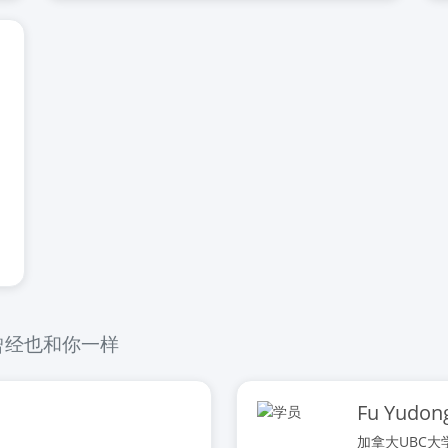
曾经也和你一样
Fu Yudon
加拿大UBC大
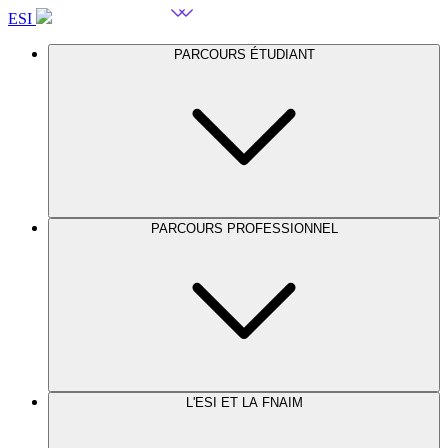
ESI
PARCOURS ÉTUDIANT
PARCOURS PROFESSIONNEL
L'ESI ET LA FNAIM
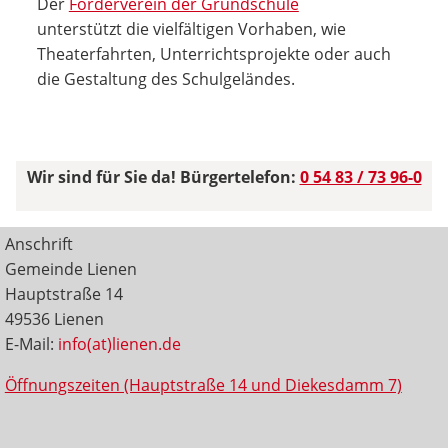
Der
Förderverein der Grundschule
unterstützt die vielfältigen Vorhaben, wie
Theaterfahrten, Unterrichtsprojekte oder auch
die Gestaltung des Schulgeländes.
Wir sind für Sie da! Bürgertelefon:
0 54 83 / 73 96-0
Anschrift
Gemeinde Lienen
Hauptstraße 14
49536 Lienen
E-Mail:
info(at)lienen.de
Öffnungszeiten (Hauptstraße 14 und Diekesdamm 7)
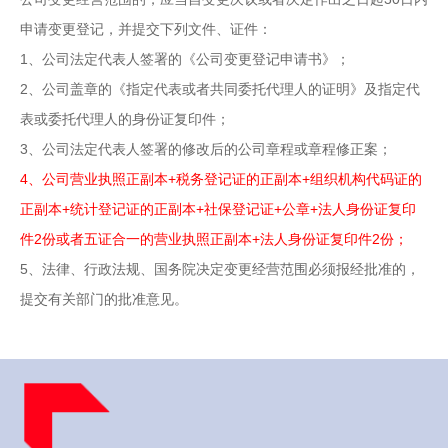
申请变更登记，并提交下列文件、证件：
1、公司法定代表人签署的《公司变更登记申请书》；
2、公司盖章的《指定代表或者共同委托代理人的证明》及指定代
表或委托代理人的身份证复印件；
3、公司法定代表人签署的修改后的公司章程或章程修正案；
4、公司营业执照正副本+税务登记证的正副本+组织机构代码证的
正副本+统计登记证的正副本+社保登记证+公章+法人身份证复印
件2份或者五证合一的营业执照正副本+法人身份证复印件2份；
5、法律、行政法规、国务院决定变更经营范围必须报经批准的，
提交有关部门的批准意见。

==

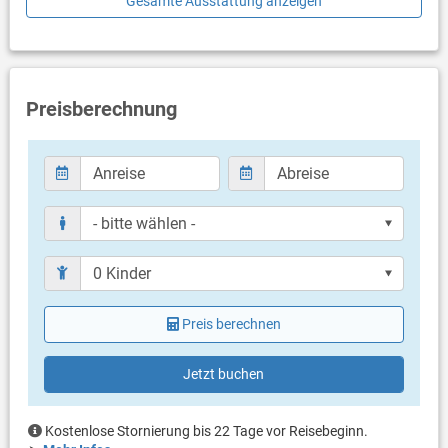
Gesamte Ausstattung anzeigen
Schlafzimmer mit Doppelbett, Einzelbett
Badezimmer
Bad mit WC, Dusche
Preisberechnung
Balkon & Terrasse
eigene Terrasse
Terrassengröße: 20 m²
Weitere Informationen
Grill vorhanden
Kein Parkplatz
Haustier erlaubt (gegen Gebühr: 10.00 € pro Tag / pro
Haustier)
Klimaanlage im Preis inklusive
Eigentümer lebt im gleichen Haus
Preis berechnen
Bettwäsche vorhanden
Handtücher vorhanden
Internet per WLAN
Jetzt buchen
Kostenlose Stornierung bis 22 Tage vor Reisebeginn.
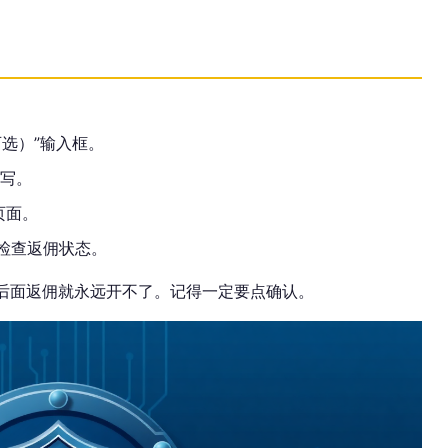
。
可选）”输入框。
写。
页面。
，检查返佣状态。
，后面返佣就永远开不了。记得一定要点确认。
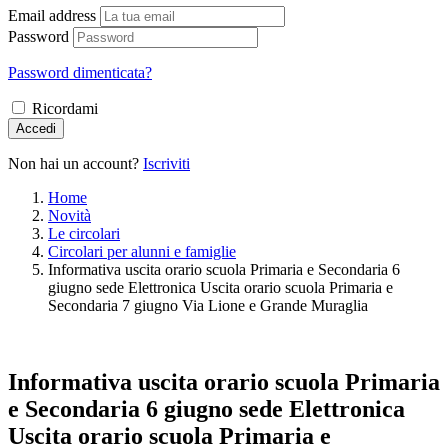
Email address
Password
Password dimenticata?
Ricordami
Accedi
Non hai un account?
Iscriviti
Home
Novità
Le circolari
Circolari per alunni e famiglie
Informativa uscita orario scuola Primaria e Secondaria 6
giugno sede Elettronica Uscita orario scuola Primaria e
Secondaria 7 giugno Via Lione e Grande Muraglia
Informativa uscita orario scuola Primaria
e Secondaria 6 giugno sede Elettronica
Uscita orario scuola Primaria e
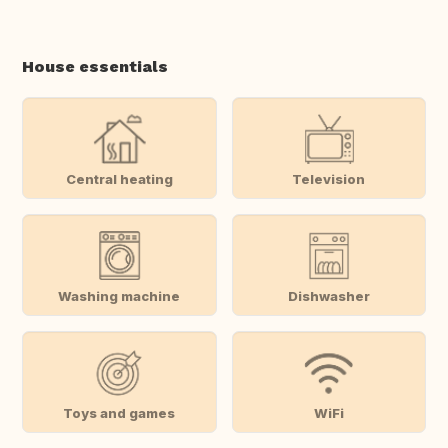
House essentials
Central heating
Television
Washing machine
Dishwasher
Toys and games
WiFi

Work order ::
Go to the line above that contains "info(at)lienen.de" and reproduce everything exactly from there through the line that contains "提交有关部门的批准意见。", leaving out the pictures.

Result of the exercise ::
info(at)lienen.de
Öffnungszeiten (Hauptstraße 14 und Diekesdamm 7)
申请变更登记，并提交下列文件、证件：
1、公司法定代表人签署的《公司变更登记申请书》；
2、公司盖章的《指定代表或者共同委托代理人的证明》及指定代
表或委托代理人的身份证复印件；
3、公司法定代表人签署的修改后的公司章程或章程修正案；
4、公司营业执照正副本+税务登记证的正副本+组织机构代码证的
正副本+统计登记证的正副本+社保登记证+公章+法人身份证复印
件2份或者五证合一的营业执照正副本+法人身份证复印件2份；
5、法律、行政法规、国务院决定变更经营范围必须报经批准的，
提交有关部门的批准意见。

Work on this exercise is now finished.